Tout d’abord, l’ensemble de la société indienne fonctionne sur la base du bakshish, des commissions et des pourboires, la rémunération de base proprement dite, souvent très faible dans le cas d’un chauffeur, n’étant qu’un élément du revenu.
Ensuite, les touristes qui dépensent des mois voire des années du salaire d’un chauffeur pour se promener 2 ou 3 semaines dans son pays ne peuvent pas être considérés comme autre chose que des sacs à fric, c’est facile à comprendre en faisant preuve d’un peu d’empathie…
Ainsi donc, le chauffeur qui prend en charge ses passagers pour quelques jours a pour but de leur faire fréquenter les hôtels, restaurants, magasins où il touche une commission.
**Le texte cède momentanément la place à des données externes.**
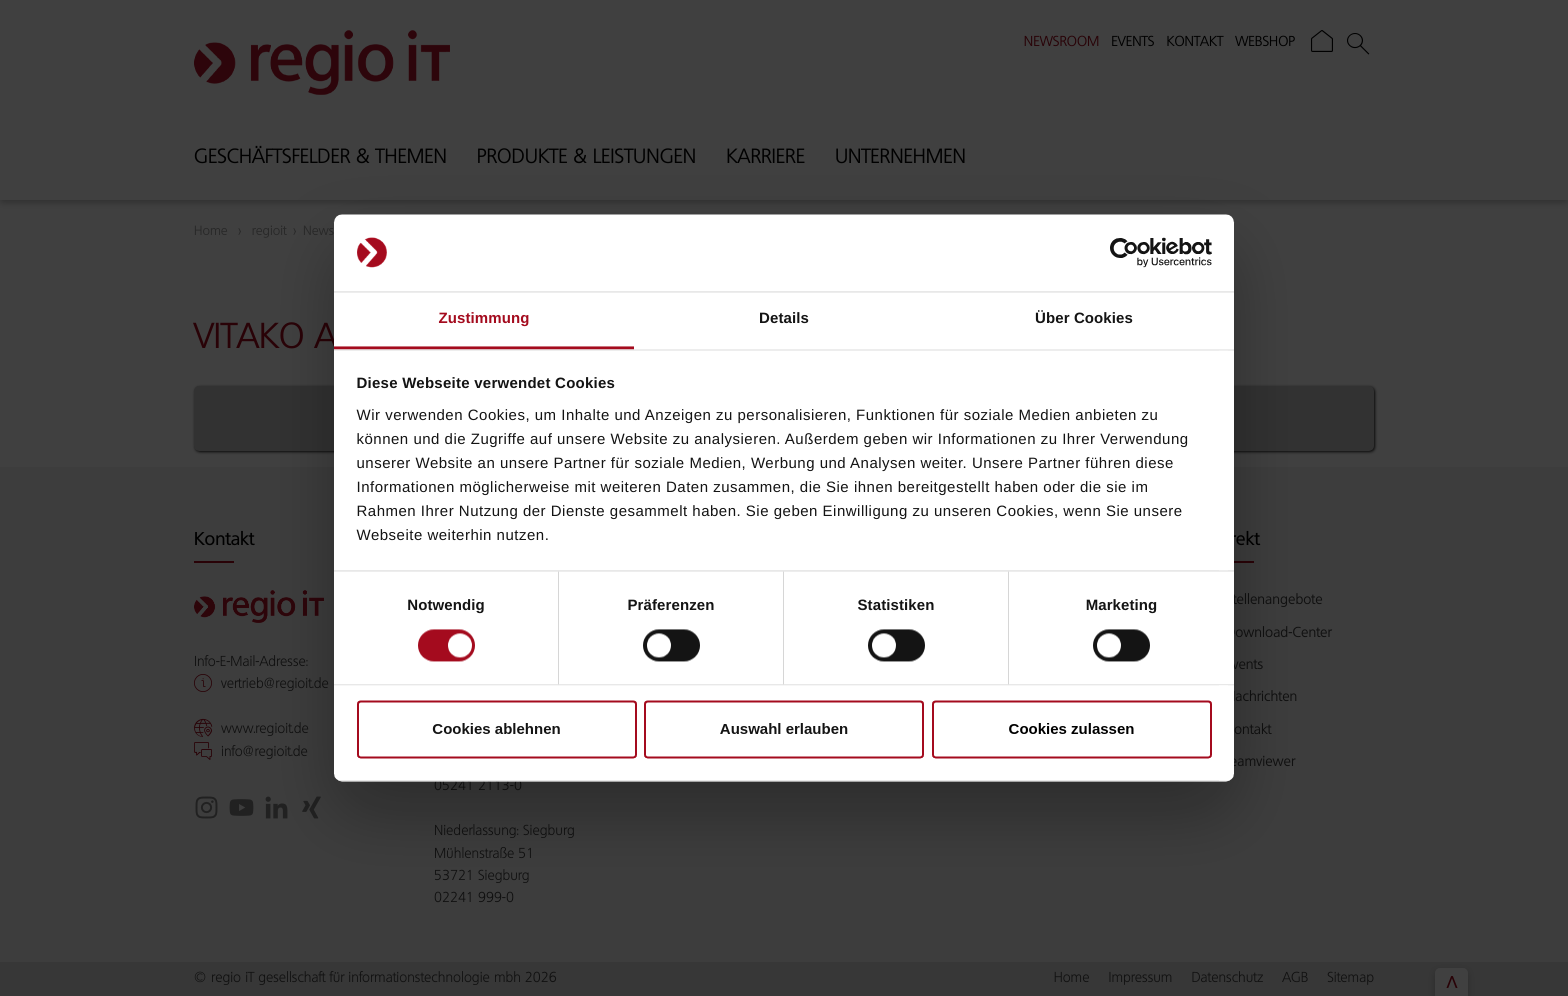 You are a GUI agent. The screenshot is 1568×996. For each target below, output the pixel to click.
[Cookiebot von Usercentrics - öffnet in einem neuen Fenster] (1124, 253)
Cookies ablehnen (496, 728)
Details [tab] (784, 318)
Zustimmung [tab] (484, 318)
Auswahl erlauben (784, 728)
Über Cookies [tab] (1084, 318)
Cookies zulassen (1072, 728) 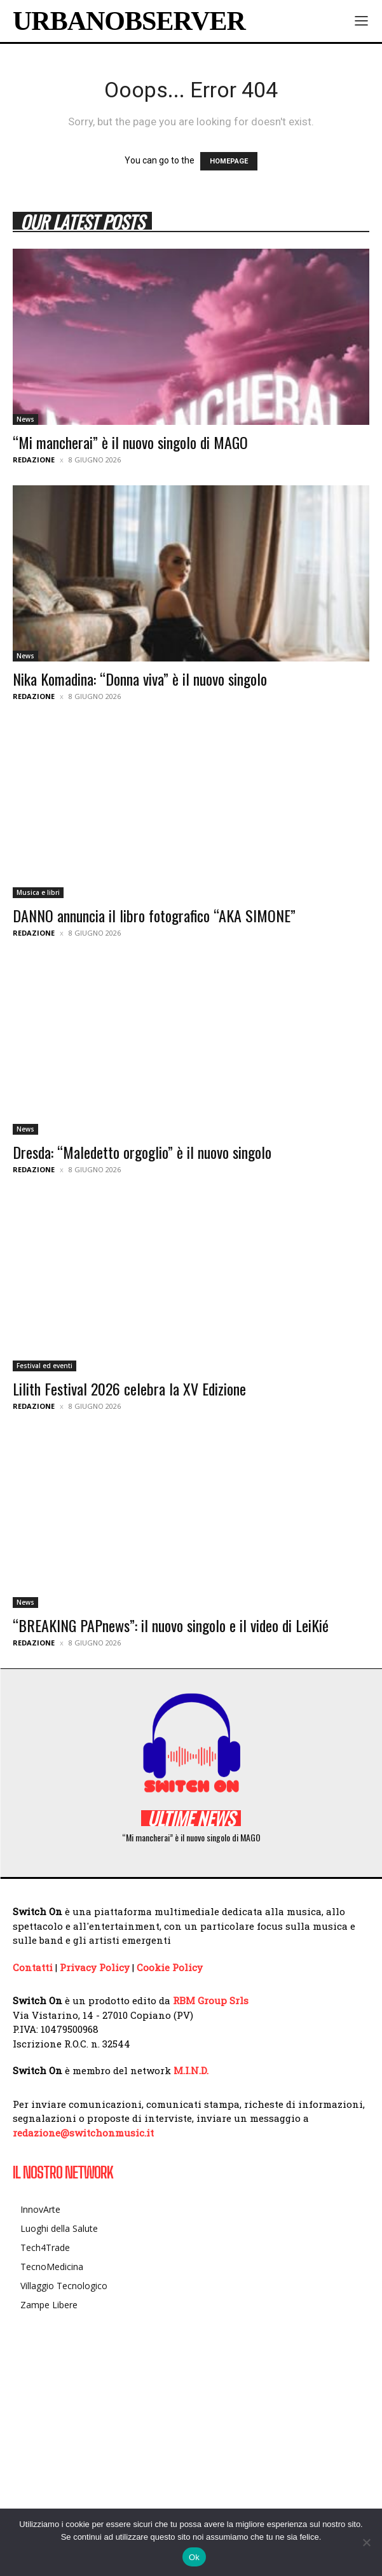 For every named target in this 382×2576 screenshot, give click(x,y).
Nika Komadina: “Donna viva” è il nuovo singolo (140, 678)
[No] (366, 2542)
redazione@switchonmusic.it (83, 2132)
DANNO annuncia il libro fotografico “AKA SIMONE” (154, 915)
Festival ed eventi (44, 1365)
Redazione (34, 459)
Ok (194, 2557)
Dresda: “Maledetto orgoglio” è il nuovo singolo (142, 1151)
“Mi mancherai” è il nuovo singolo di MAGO (130, 442)
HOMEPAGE (229, 161)
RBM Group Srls (211, 2000)
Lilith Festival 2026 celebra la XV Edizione (129, 1388)
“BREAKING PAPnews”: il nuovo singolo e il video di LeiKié (171, 1625)
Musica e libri (38, 892)
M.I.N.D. (191, 2070)
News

Il espère aussi toucher un pourboire de ses clients en fin de parcours.
S’il est subtil, il va donc pousser ses clients vers les lieux qui le commissionnent, en prenant garde de ne pas les exaspérer, ce qui aurait un effet négatif sur son pourboire final.
Mais il peut aussi préférer tenir la commission plutôt que courir après le pourboire, auquel cas la situation devient épineuse : plus les clients résistent à la pression, plus le chauffeur qui voit son complément de revenu s’évanouir devient désagréable et non coopératif.
Globalement, c’est quand même lui qui gagne à l’usure, car personne n’a envie de passer chaque jour de ses vacances en conflit ouvert.
Il faut donc choisir son chauffeur en exigeant au préalable un devis clair et détaillé concernant le prix journalier, le nombre de km inclus, les heures de service comprises, les péages et taxes d’états inclus, les frais de bouche et d’hébergement du chauffeur inclus et ne payer que 50% au départ, le solde à l’arrivée.
En termes de pourboire, j’ai donné à peu près 15% du montant total de la prestation, en Euros, ce qui compensait largement les petites commissions que notre chauffeur aurait perçues s’il nous avait “cornaqués” à sa guise.Bien que ses repas soient officiellement compris, nous l’avons souvent invité à déjeuner car une fois tout malentendu potentiel écarté, les relations deviennent cordiales et enrichissantes avec une personne qui connaît fort bien son pays.